State how many lines of the entries hold the string "Copilot". Reply with the number alone.
※ ※ ※
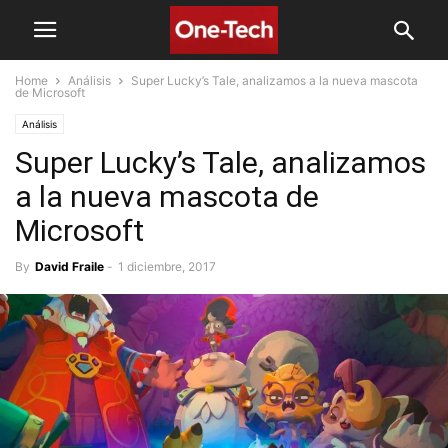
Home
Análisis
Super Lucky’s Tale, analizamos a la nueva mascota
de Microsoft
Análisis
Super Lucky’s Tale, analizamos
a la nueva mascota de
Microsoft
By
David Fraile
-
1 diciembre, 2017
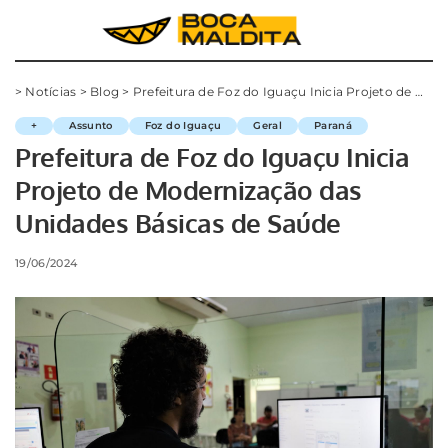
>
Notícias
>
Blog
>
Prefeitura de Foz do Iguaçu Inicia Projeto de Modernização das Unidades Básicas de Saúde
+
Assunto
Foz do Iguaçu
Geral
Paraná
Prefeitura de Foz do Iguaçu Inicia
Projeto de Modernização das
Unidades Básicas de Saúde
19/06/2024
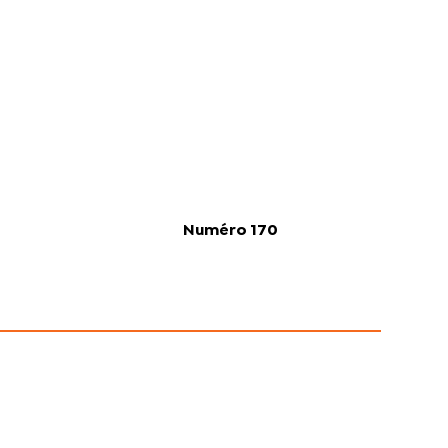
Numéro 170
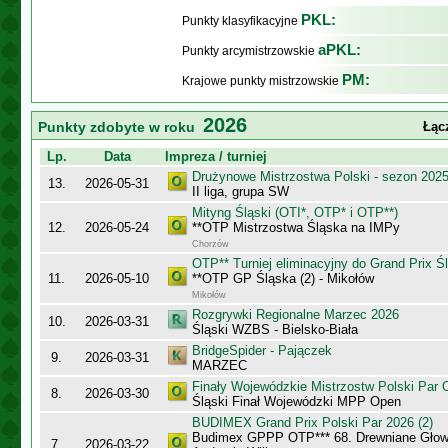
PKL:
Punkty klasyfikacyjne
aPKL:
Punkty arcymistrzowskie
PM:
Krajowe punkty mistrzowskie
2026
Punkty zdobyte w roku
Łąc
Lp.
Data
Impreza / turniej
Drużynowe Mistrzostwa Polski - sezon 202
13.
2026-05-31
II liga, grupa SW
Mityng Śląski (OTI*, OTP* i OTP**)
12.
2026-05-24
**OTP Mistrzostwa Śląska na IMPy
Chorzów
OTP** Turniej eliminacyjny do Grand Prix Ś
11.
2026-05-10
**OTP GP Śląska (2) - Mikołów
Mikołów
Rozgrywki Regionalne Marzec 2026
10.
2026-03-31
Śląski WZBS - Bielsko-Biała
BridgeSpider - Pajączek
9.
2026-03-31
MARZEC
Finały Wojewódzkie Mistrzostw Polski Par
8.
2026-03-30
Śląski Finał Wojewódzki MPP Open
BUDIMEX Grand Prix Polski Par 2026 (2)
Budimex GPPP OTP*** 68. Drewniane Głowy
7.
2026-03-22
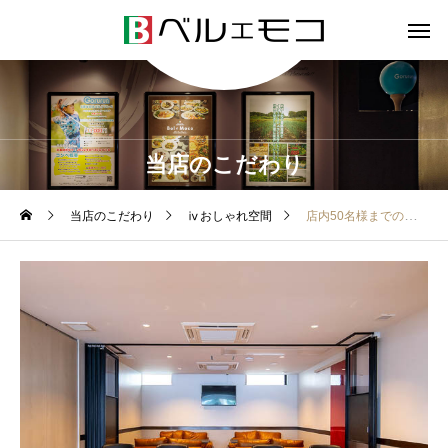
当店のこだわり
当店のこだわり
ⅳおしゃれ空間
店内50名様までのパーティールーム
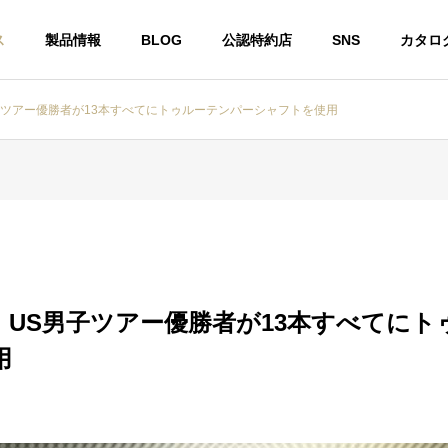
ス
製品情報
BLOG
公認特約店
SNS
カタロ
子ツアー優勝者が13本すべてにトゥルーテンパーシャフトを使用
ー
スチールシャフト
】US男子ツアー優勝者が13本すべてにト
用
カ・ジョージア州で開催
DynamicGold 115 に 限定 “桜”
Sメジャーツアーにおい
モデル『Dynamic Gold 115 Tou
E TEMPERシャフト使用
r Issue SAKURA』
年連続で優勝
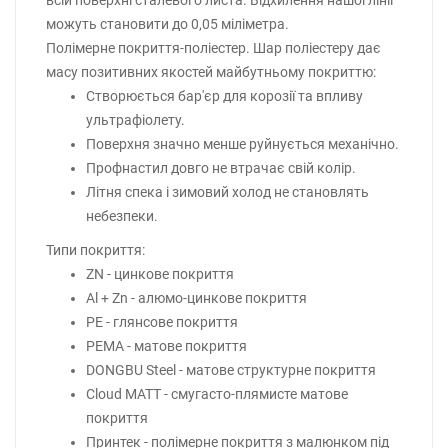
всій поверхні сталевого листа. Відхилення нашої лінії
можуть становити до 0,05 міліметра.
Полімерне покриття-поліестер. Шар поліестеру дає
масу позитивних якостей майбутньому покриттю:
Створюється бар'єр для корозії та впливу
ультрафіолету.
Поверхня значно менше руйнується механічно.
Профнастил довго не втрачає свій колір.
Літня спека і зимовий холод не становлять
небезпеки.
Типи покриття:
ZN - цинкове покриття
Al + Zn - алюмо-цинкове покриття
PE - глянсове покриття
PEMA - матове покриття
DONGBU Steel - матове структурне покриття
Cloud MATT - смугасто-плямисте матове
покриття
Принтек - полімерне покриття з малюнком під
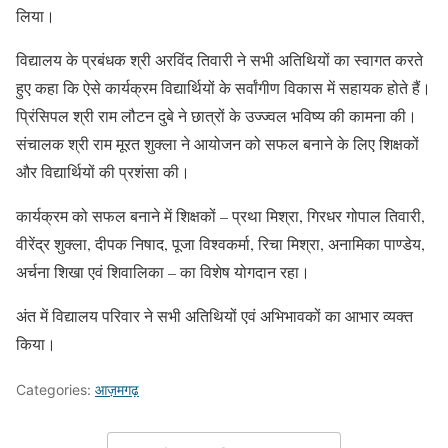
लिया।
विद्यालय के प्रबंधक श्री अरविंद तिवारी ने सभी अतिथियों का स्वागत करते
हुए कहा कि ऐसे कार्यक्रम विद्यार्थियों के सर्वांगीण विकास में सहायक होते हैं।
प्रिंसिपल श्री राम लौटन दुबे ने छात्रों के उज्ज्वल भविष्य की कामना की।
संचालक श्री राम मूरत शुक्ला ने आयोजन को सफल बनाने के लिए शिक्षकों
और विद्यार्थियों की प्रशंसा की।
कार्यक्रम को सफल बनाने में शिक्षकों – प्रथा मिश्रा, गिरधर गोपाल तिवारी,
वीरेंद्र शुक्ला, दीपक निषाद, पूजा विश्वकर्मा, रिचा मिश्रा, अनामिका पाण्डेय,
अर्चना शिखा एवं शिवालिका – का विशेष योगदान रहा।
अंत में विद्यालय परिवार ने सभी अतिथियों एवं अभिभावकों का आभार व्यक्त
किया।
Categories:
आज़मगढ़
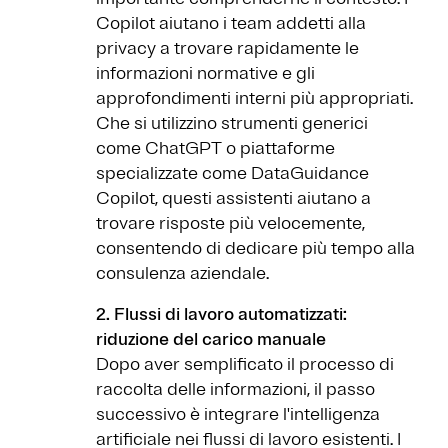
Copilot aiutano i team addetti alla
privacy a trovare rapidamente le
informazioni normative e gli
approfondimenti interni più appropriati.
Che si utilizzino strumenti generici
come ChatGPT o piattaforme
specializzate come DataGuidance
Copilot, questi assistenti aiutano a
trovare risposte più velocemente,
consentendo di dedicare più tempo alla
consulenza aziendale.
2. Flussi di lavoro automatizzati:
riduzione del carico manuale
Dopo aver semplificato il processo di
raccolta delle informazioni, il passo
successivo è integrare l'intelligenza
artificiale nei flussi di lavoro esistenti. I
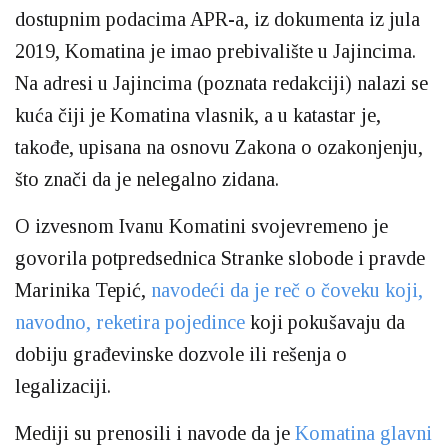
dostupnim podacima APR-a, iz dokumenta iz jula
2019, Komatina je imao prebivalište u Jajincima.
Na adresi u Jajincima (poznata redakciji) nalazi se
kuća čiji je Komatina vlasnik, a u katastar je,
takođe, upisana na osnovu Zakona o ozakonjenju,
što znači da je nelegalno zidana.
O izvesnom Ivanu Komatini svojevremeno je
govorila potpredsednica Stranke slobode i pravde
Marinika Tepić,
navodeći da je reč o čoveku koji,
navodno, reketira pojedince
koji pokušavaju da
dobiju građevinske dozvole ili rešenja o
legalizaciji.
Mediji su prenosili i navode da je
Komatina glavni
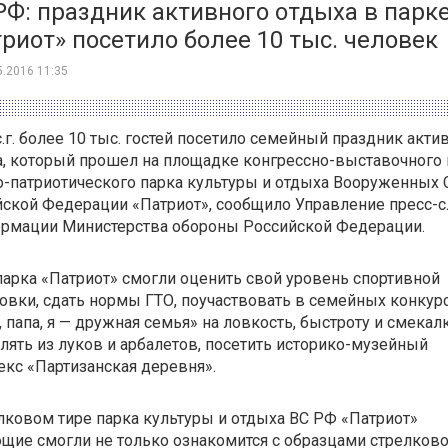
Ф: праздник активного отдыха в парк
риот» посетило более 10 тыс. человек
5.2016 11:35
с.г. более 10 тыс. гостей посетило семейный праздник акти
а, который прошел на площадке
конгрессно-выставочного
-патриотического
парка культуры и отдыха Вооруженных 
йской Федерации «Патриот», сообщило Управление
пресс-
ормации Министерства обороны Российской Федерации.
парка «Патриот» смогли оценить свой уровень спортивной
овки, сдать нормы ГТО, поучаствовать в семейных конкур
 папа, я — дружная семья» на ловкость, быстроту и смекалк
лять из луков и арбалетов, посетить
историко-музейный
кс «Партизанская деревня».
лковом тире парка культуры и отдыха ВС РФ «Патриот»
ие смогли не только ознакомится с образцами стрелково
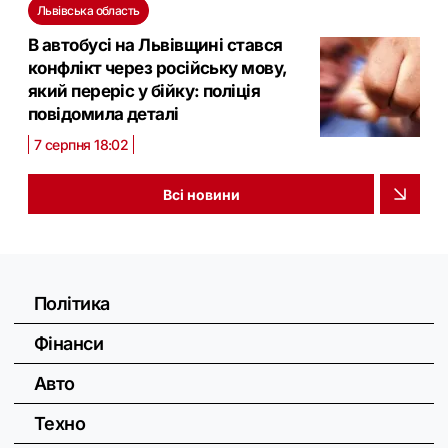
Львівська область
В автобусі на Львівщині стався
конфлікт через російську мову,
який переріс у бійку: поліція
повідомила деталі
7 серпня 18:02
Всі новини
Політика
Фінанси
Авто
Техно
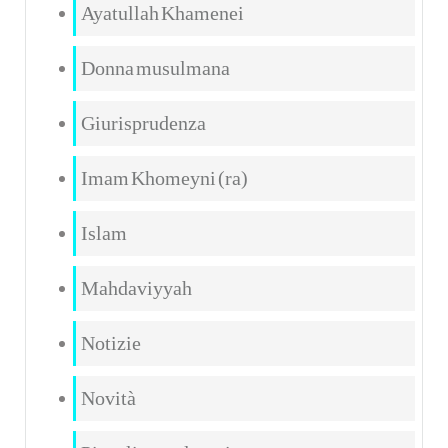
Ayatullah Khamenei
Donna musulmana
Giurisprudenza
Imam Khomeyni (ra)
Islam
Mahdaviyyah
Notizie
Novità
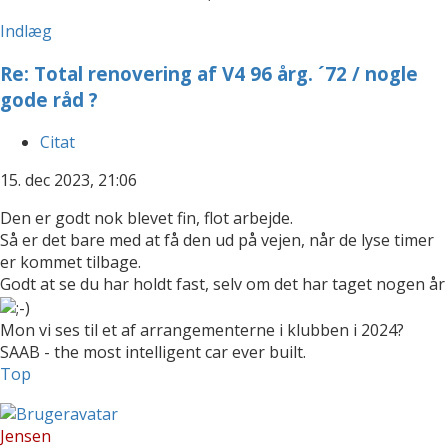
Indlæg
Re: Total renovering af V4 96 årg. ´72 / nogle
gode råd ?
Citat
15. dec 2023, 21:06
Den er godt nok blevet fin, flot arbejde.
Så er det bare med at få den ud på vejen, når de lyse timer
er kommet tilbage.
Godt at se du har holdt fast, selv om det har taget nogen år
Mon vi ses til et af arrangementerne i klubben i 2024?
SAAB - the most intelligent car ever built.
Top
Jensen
※ ※ ※
### Expected output
2